◆ YOUR ASSIGNMENT:
Select the lines of the records containing the word "Profile" and list them.

◆ DATA TO USE:
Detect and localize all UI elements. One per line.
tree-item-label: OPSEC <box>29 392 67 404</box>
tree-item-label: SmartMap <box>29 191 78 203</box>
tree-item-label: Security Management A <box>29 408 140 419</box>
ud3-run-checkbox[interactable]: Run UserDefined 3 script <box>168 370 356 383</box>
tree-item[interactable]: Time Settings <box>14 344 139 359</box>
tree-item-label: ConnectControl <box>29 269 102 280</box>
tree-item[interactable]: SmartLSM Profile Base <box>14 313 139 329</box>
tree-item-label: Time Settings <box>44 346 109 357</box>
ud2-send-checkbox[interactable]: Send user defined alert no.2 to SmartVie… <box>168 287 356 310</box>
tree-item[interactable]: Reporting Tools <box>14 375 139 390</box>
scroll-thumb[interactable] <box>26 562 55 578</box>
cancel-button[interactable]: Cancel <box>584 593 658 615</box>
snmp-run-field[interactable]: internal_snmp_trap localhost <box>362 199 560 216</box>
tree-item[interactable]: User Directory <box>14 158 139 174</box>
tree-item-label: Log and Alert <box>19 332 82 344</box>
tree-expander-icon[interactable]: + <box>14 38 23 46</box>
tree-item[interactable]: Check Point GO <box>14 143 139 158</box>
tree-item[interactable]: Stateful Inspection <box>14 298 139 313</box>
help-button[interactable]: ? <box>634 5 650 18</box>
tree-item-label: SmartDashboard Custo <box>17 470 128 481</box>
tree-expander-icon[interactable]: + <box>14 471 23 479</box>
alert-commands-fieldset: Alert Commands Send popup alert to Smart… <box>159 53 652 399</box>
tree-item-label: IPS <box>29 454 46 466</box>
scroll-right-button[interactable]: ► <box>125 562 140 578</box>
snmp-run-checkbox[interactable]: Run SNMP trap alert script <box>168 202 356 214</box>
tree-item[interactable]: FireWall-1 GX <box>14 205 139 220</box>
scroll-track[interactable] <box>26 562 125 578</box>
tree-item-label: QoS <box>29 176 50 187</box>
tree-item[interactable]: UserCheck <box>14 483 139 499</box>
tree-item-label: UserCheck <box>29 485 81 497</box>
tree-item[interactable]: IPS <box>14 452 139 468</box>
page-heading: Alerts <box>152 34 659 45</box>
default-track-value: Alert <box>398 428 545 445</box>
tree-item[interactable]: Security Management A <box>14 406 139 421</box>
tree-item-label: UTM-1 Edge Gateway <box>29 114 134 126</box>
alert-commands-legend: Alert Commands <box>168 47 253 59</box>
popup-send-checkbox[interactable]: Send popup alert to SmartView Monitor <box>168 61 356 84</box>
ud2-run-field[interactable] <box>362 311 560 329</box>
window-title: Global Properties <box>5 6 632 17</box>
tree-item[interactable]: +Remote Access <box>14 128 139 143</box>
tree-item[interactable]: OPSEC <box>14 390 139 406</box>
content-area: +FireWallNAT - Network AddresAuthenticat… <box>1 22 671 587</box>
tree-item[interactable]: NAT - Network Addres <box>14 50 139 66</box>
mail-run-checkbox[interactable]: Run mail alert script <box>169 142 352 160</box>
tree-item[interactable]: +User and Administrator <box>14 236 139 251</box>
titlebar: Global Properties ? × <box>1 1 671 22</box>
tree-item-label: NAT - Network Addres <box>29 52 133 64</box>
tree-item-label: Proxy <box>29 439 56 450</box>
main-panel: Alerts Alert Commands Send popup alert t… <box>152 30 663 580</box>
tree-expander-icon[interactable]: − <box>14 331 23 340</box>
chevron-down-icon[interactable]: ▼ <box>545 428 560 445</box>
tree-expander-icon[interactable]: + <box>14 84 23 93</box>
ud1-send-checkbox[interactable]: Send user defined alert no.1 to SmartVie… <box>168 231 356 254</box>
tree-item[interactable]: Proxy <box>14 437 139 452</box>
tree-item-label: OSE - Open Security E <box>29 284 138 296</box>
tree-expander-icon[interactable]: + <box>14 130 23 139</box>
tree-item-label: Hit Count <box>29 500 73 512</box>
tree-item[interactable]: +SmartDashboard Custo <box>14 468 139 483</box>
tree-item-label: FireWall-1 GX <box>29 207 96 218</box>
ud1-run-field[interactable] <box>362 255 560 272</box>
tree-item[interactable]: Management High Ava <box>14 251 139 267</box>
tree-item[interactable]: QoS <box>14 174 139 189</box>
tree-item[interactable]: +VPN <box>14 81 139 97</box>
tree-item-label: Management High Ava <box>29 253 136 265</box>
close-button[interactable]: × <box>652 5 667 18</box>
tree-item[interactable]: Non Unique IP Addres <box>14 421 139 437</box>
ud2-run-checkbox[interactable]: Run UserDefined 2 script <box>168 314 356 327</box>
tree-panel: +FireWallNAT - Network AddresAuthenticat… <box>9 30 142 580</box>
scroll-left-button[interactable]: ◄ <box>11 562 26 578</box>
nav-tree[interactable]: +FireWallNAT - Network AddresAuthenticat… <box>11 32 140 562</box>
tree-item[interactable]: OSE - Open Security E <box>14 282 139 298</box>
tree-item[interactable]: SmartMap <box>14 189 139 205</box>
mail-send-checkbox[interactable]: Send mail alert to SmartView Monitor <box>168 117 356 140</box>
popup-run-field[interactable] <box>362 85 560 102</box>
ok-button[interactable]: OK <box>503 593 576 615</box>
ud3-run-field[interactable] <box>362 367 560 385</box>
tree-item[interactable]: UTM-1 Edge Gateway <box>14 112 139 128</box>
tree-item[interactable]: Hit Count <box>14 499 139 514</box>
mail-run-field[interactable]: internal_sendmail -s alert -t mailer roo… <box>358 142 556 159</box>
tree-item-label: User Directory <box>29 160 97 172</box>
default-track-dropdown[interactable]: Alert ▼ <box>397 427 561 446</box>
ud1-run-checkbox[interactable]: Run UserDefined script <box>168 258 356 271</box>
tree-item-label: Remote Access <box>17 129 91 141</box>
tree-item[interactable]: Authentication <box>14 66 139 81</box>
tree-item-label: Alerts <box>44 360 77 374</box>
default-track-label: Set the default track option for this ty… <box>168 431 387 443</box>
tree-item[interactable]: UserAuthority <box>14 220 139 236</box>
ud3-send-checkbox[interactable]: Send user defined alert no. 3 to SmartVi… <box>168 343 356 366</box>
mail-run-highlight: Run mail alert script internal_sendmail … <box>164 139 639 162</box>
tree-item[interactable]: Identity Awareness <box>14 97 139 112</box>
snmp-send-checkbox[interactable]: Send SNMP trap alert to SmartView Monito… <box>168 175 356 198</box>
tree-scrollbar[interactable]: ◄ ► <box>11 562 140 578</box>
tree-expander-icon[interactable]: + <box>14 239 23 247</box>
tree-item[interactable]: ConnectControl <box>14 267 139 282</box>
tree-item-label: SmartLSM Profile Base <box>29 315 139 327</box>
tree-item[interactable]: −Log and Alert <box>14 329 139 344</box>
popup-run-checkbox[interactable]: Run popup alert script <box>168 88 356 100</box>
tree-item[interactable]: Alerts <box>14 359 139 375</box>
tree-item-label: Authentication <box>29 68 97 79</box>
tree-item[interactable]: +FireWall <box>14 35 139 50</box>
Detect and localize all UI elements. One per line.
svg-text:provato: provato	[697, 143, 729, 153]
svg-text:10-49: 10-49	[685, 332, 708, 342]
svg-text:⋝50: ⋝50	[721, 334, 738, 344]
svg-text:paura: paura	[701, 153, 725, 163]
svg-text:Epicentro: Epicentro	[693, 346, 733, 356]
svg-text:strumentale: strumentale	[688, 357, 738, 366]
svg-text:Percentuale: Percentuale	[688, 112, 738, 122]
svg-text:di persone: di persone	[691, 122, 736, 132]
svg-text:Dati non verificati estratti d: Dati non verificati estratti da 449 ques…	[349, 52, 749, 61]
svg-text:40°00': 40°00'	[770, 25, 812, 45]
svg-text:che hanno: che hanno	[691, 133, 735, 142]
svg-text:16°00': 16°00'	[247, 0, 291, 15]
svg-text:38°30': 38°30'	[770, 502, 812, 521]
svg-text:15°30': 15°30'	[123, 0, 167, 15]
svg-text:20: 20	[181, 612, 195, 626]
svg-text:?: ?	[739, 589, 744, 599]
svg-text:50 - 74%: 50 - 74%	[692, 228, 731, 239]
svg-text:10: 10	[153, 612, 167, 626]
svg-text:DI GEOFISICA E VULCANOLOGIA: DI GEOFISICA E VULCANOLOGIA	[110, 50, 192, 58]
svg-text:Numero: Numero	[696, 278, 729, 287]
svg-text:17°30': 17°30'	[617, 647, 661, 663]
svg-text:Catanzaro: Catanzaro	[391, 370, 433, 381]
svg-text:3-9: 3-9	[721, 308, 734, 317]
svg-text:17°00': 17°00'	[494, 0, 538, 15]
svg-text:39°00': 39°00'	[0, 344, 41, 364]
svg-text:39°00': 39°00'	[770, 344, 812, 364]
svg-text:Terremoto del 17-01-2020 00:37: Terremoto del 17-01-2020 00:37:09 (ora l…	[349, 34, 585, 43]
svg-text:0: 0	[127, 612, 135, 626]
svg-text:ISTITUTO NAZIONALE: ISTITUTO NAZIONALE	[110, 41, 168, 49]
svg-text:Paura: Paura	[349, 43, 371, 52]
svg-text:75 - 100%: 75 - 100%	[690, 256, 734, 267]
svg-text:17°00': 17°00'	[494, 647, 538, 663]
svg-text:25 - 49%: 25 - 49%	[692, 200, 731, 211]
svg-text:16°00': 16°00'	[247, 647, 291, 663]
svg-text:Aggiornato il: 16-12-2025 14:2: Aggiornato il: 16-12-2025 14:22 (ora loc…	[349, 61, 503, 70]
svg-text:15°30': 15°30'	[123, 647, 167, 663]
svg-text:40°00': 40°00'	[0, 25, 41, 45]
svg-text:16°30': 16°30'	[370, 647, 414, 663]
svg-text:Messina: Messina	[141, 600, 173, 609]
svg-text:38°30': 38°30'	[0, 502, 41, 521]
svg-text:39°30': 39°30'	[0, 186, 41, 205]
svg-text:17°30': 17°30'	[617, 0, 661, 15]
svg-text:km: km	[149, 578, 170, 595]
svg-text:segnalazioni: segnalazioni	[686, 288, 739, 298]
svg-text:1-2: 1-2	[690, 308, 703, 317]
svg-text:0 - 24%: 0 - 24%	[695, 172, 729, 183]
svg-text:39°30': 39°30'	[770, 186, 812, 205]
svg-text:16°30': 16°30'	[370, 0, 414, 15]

◆ FINISHED EXERCISE:
tree-item[interactable]: SmartLSM Profile Base <box>14 313 139 329</box>
tree-item-label: SmartLSM Profile Base <box>29 315 139 327</box>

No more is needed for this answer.